Pull from the data below each line where the word "Inches" occurs, and copy it.

***** PROVIDED RECORDS

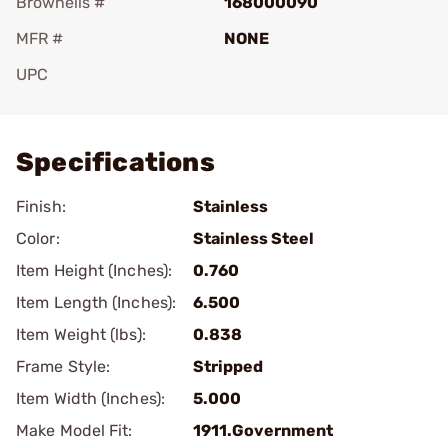
Brownells #
168000090
MFR #
NONE
UPC
Add To Favorite
Specifications
Finish:
Stainless
Color:
Stainless Steel
Item Height (Inches):
0.760
Item Length (Inches):
6.500
Item Weight (lbs):
0.838
Frame Style:
Stripped
Item Width (Inches):
5.000
Make Model Fit:
1911.Government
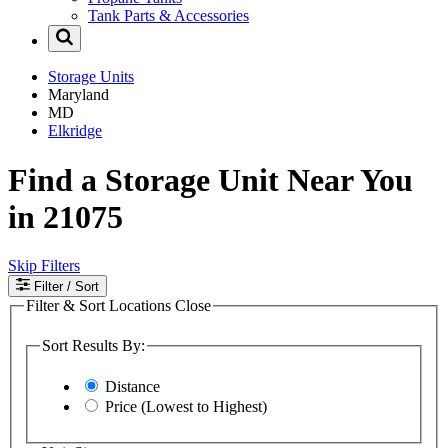
Tank Parts & Accessories
Storage Units
Maryland
MD
Elkridge
Find a Storage Unit Near You
in 21075
Skip Filters
Filter
/ Sort
Filter & Sort Locations
Close
Sort Results By:
Distance
Price (Lowest to Highest)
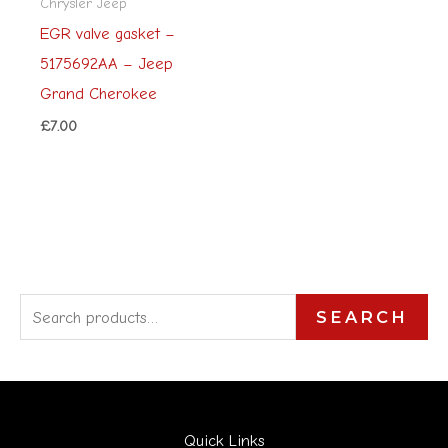
Chrysler Jeep
EGR valve gasket –
5175692AA – Jeep
Grand Cherokee
£
7.00
S
SEARCH
e
a
r
Quick Links
c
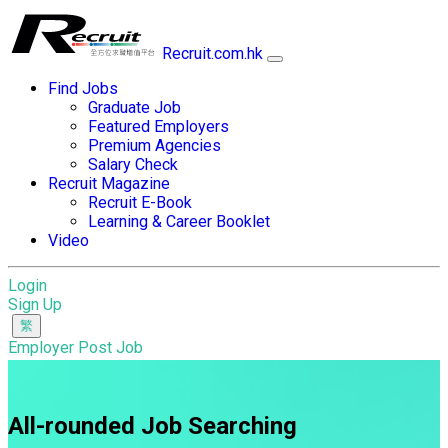
Recruit.com.hk
Find Jobs
Graduate Job
Featured Employers
Premium Agencies
Salary Check
Recruit Magazine
Recruit E-Book
Learning & Career Booklet
Video
Login
Sign Up
Employer Post Job
All-rounded Job Searching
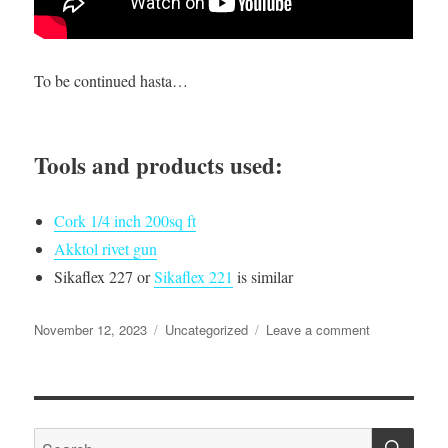
To be continued hasta…
Tools and products used:
Cork 1/4 inch 200sq ft
Akktol rivet gun
Sikaflex 227 or
Sikaflex 221
is similar
Posted
Categories
on
November 12, 2023
Uncategorized
Leave a comment
on
I
made
a
new
SE
aluminum
Search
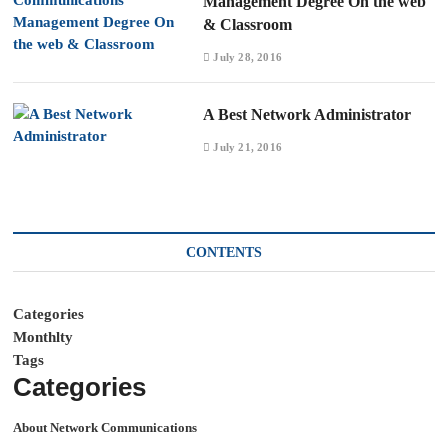
Management Degree On the web
& Classroom
July 28, 2016
A Best Network Administrator
July 21, 2016
CONTENTS
Categories
Monthlty
Tags
Categories
About Network Communications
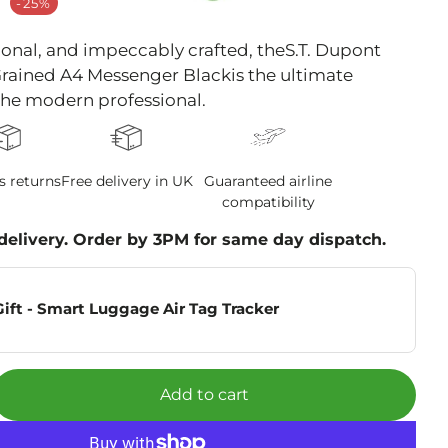
5
-25%
ional, and impeccably crafted, theS.T. Dupont
rained A4 Messenger Blackis the ultimate
the modern professional.
s returns
Free delivery in UK
Guaranteed airline
compatibility
delivery. Order by 3PM for same day dispatch.
Gift - Smart Luggage Air Tag Tracker
Add to cart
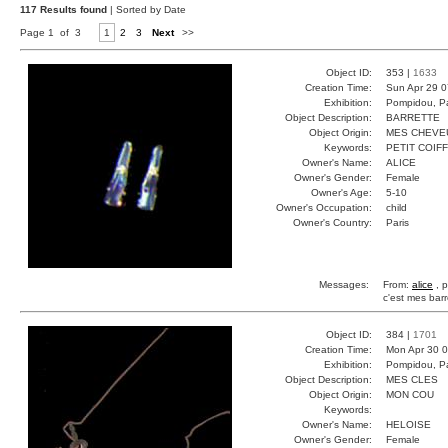
117 Results found
| Sorted by Date
Page 1 of 3
1
2
3
Next
>>
Object ID:
353 |
1633
Creation Time:
Sun Apr 29 0
Exhibition:
Pompidou, Pa
Object Description:
BARRETTE
Object Origin:
MES CHEVE
Keywords:
PETIT COIF
Owner's Name:
ALICE
Owner's Gender:
Female
Owner's Age:
5-10
Owner's Occupation:
child
Owner's Country:
Paris
Messages:
From:
alice
, p
c'est mes barr
Object ID:
384 |
1701
Creation Time:
Mon Apr 30 0
Exhibition:
Pompidou, Pa
Object Description:
MES CLES
Object Origin:
MON COU
Keywords:
Owner's Name:
HELOISE
Owner's Gender:
Female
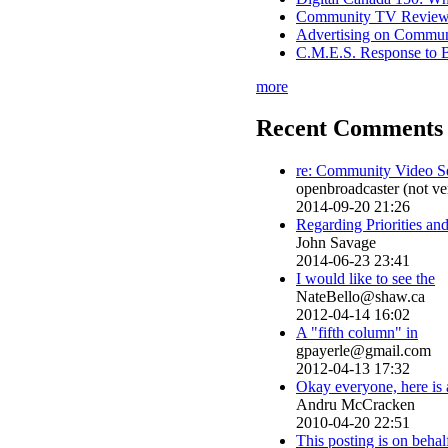
Community TV Review
Advertising on Commu
C.M.E.S. Response to 
more
Recent Comments 
re: Community Video S
openbroadcaster (not ver
2014-09-20 21:26
Regarding Priorities an
John Savage
2014-06-23 23:41
I would like to see the
NateBello@shaw.ca
2012-04-14 16:02
A "fifth column" in
gpayerle@gmail.com
2012-04-13 17:32
Okay everyone, here is 
Andru McCracken
2010-04-20 22:51
This posting is on behal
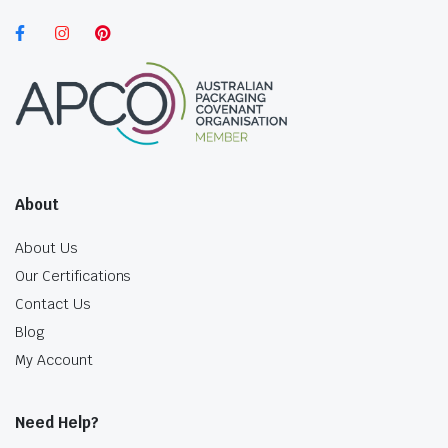
About
About Us
Our Certifications
Contact Us
Blog
My Account
Need Help?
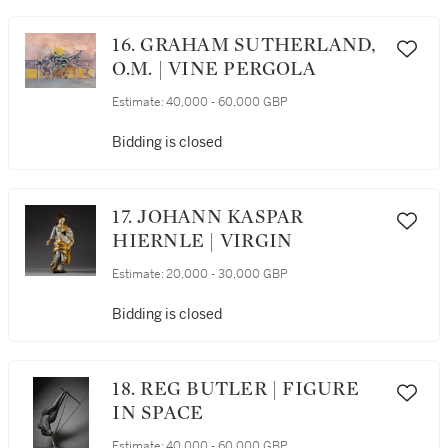
16. GRAHAM SUTHERLAND,
O.M. | VINE PERGOLA
Estimate:
40,000 - 60,000 GBP
Bidding is closed
17. JOHANN KASPAR
HIERNLE | VIRGIN
Estimate:
20,000 - 30,000 GBP
Bidding is closed
18. REG BUTLER | FIGURE
IN SPACE
Estimate:
40,000 - 60,000 GBP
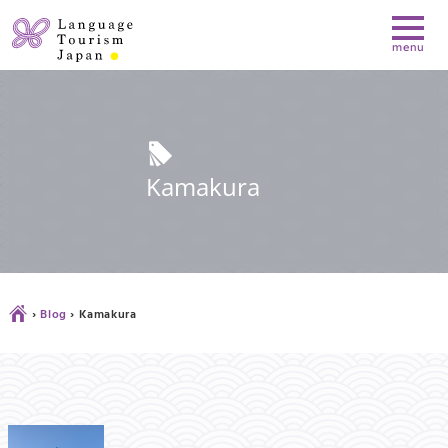
l
Kamakura
Ç
›
Blog
›
Kamakura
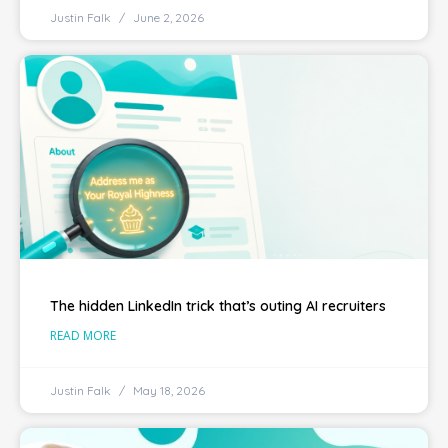
Justin Falk
June 2, 2026
The hidden LinkedIn trick that’s outing AI recruiters
READ MORE
Justin Falk
May 18, 2026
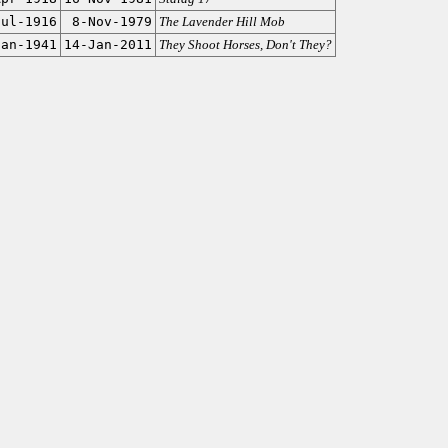
Jul-1916
8-Nov-1979
The Lavender Hill Mob
Jan-1941
14-Jan-2011
They Shoot Horses, Don't They?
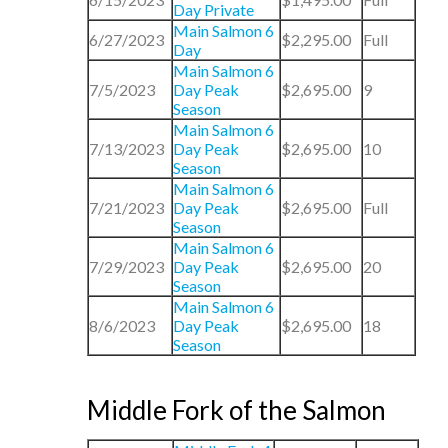
Day Private
Main Salmon 6
6/27/2023
$2,295.00
Full
Day
Main Salmon 6
7/5/2023
Day Peak
$2,695.00
9
Season
Main Salmon 6
7/13/2023
Day Peak
$2,695.00
10
Season
Main Salmon 6
7/21/2023
Day Peak
$2,695.00
Full
Season
Main Salmon 6
7/29/2023
Day Peak
$2,695.00
20
Season
Main Salmon 6
8/6/2023
Day Peak
$2,695.00
18
Season
Middle Fork of the Salmon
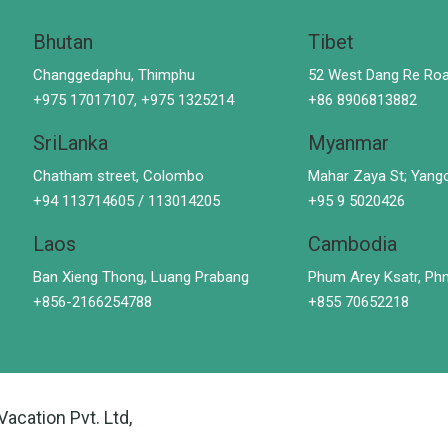
Bhutan
Tibet
Changgedaphu, Thimphu
52 West Dang Re Roa
+975 17017107, +975 1325214
+86 8906813882
SriLanka
Myanmar
Chatham street, Colombo
Mahar Zaya St; Yang
+94 113714605 / 113014205
+95 9 5020426
Laos
Cambodia
Ban Xieng Thong, Luang Prabang
Phum Arey Ksatr, P
+856-2166254788
+855 70652218
Vacation Pvt. Ltd,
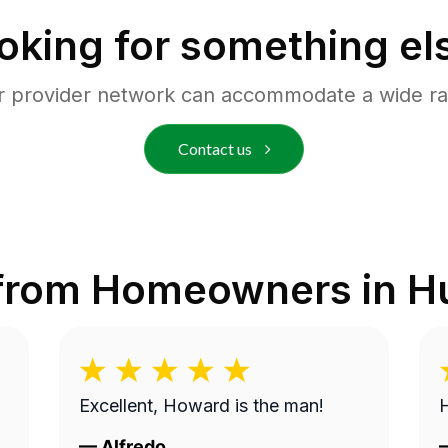
oking for something el
r provider network can accommodate a wide ra
Contact us
from Homeowners in
Hu
Excellent, Howard is the man!
H
—
Alfredo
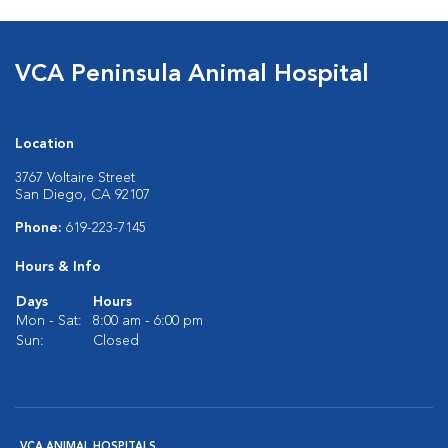
VCA Peninsula Animal Hospital
Location
3767 Voltaire Street
San Diego, CA 92107
Phone:
619-223-7145
Hours & Info
Days
Hours
Mon - Sat:
8:00 am - 6:00 pm
Sun:
Closed
VCA ANIMAL HOSPITALS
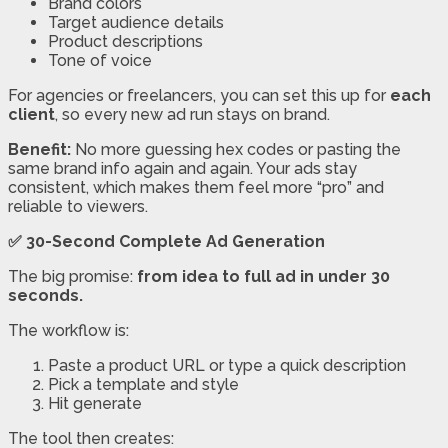
Brand colors
Target audience details
Product descriptions
Tone of voice
For agencies or freelancers, you can set this up for
each
client
, so every new ad run stays on brand.
Benefit:
No more guessing hex codes or pasting the
same brand info again and again. Your ads stay
consistent, which makes them feel more “pro” and
reliable to viewers.
✅ 30-Second Complete Ad Generation
The big promise:
from idea to full ad in under 30
seconds.
The workflow is:
Paste a product URL or type a quick description
Pick a template and style
Hit generate
The tool then creates:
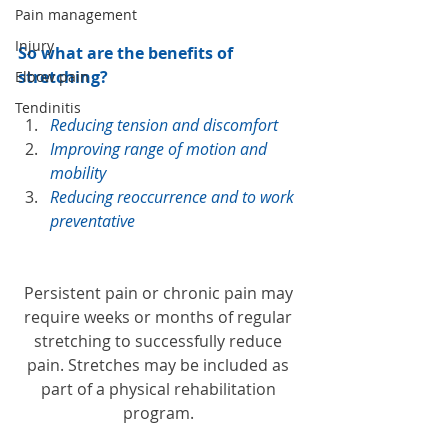
Pain management
Injury
So what are the benefits of 
stretching? 
Elbow pain
Tendinitis
Reducing tension and discomfort
Improving range of motion and 
mobility
Reducing reoccurrence and to work 
preventative 
Persistent pain or chronic pain may 
require weeks or months of regular 
stretching to successfully reduce 
pain. Stretches may be included as 
part of a physical rehabilitation 
program. 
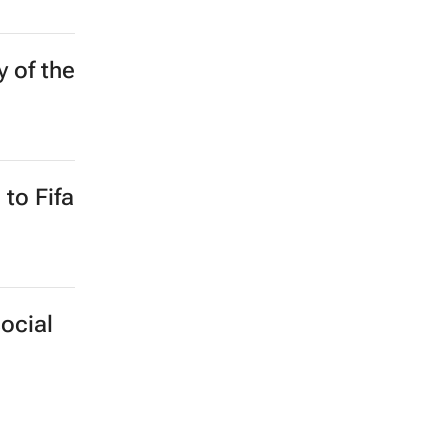
he
y of the
to Fifa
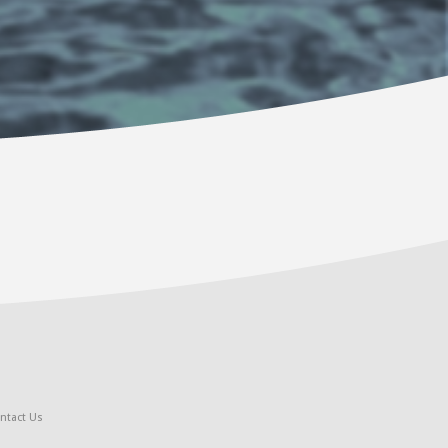
ntact Us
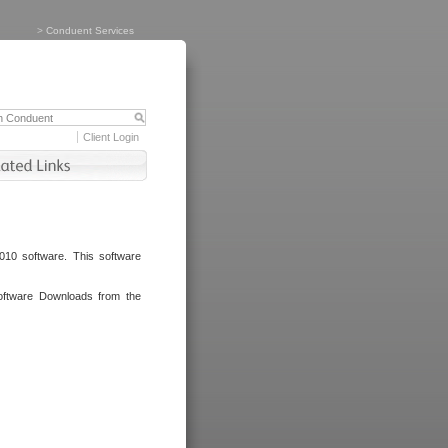
>
Conduent Services
Client Login
010 software. This software
oftware Downloads from the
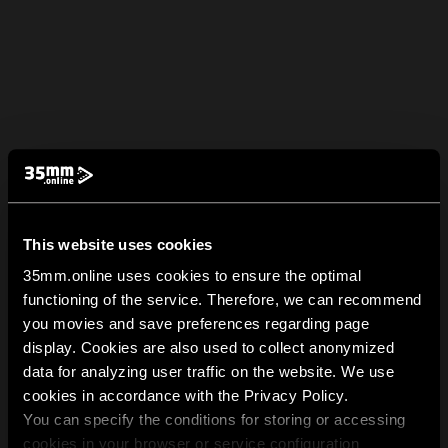
This website uses cookies
35mm.online uses cookies to ensure the optimal
functioning of the service. Therefore, we can recommend
you movies and save preferences regarding page
display. Cookies are also used to collect anonymized
data for analyzing user traffic on the website. We use
cookies in accordance with the Privacy Policy.
You can specify the conditions for storing or accessing
cookies in your browser or service configuration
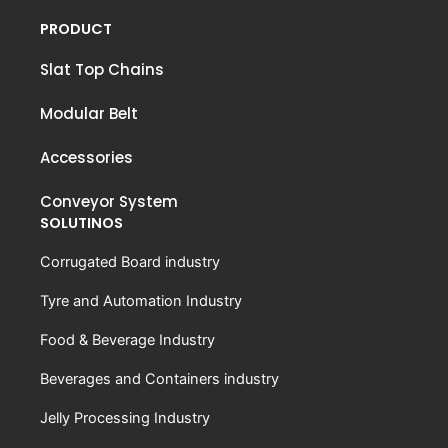
PRODUCT
Slat Top Chains
Modular Belt
Accessories
Conveyor System
SOLUTINOS
Corrugated Board industry
Tyre and Automation Industry
Food & Beverage Industry
Beverages and Containers industry
Jelly Processing Industry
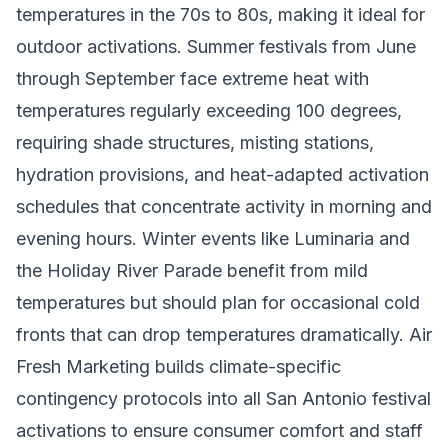
temperatures in the 70s to 80s, making it ideal for
outdoor activations. Summer festivals from June
through September face extreme heat with
temperatures regularly exceeding 100 degrees,
requiring shade structures, misting stations,
hydration provisions, and heat-adapted activation
schedules that concentrate activity in morning and
evening hours. Winter events like Luminaria and
the Holiday River Parade benefit from mild
temperatures but should plan for occasional cold
fronts that can drop temperatures dramatically. Air
Fresh Marketing builds climate-specific
contingency protocols into all San Antonio festival
activations to ensure consumer comfort and staff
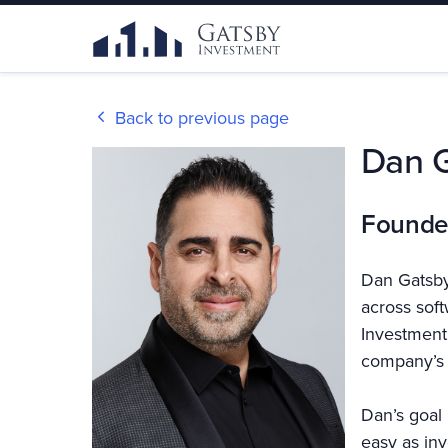
Back to previous page
Dan 
Founde
Dan Gatsby
across sof
Investment,
company’s 
Dan’s goal 
easy as inv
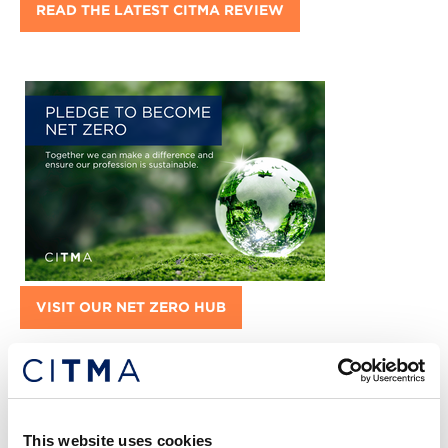
READ THE LATEST CITMA REVIEW
VISIT OUR NET ZERO HUB
Featured jobs:
This website uses cookies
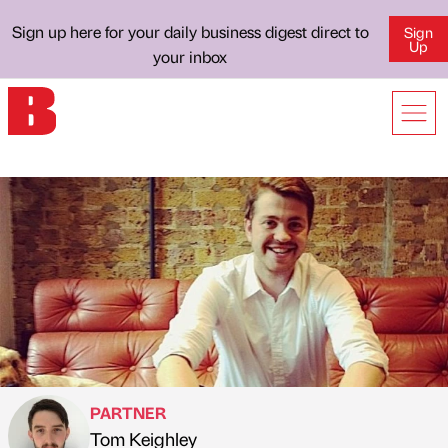
Sign up here for your daily business digest direct to
Sign
Up
your inbox
PARTNER
Tom Keighley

**********

■ **EXPECTED ANSWER**:
Item Height (Inches):
Item Length (Inches):
Item Width (Inches):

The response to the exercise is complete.